(Page-level text extractions)
______
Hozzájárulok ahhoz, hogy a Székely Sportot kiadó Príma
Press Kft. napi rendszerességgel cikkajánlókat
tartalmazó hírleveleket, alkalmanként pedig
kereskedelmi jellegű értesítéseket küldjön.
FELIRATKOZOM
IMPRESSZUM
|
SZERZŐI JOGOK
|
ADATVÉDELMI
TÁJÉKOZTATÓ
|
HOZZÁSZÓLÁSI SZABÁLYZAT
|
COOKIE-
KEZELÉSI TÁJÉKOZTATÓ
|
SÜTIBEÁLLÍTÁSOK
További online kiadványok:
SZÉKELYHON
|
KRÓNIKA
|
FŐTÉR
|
______
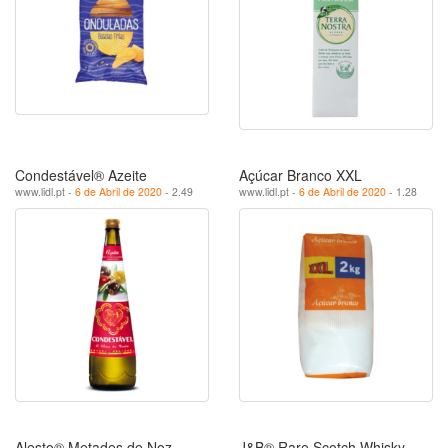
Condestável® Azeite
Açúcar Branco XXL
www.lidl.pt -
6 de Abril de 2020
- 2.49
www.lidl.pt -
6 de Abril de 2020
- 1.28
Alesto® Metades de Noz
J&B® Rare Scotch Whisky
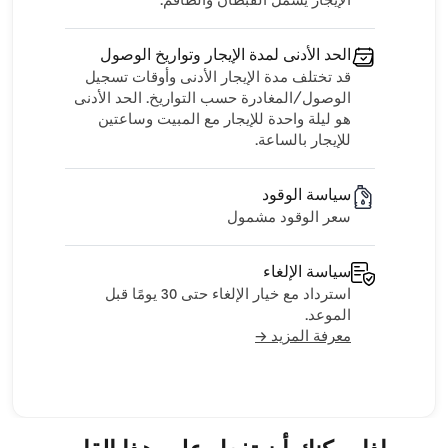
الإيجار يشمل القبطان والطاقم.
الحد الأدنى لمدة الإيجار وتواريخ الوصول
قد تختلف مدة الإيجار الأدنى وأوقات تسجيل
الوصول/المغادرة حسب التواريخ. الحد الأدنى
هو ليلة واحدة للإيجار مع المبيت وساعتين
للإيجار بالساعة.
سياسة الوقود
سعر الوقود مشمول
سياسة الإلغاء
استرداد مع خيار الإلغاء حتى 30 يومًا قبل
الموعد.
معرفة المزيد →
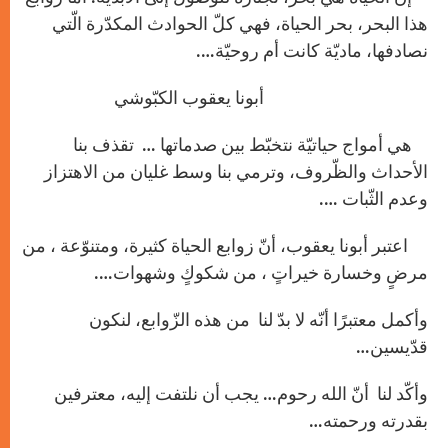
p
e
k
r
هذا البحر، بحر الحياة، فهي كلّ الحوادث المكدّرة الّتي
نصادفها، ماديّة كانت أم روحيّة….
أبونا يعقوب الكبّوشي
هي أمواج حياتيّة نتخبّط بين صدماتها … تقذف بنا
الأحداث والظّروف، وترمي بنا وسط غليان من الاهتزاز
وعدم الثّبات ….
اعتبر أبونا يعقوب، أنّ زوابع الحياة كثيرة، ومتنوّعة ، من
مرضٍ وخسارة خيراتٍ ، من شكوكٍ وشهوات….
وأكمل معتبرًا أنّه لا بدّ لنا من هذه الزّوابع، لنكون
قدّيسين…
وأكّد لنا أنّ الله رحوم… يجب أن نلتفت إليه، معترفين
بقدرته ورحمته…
______
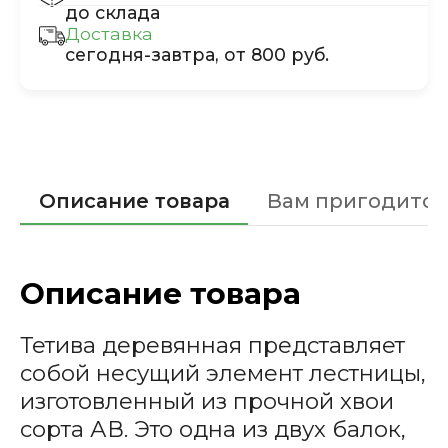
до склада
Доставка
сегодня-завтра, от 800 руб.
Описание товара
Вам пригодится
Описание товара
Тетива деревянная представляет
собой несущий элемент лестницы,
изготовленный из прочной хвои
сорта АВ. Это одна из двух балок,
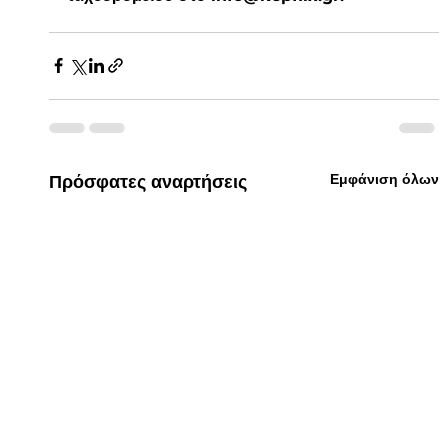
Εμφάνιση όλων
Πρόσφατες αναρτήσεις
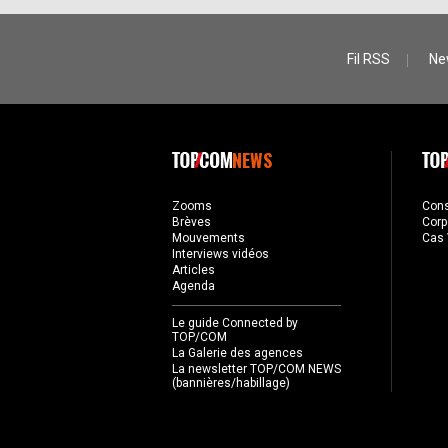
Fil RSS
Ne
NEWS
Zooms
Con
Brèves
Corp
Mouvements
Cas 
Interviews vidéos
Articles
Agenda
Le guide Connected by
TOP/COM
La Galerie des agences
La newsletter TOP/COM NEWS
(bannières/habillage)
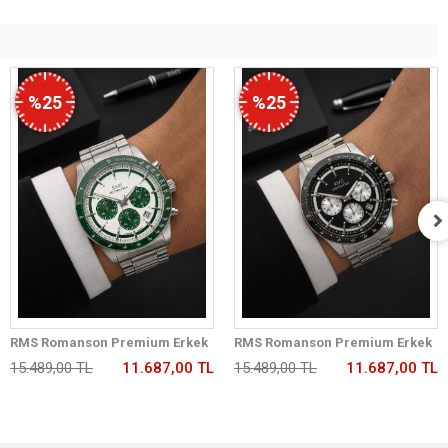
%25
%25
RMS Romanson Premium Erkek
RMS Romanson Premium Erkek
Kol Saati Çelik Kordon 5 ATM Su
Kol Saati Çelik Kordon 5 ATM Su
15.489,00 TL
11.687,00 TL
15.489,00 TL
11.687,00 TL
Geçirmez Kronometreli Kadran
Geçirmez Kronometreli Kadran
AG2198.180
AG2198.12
______
Action item
Copy every line from the records above that contains the string "الوصول".

Response for this exercise
الحد الأدنى لمدة الإيجار وتواريخ الوصول
الوصول/المغادرة حسب التواريخ. الحد الأدنى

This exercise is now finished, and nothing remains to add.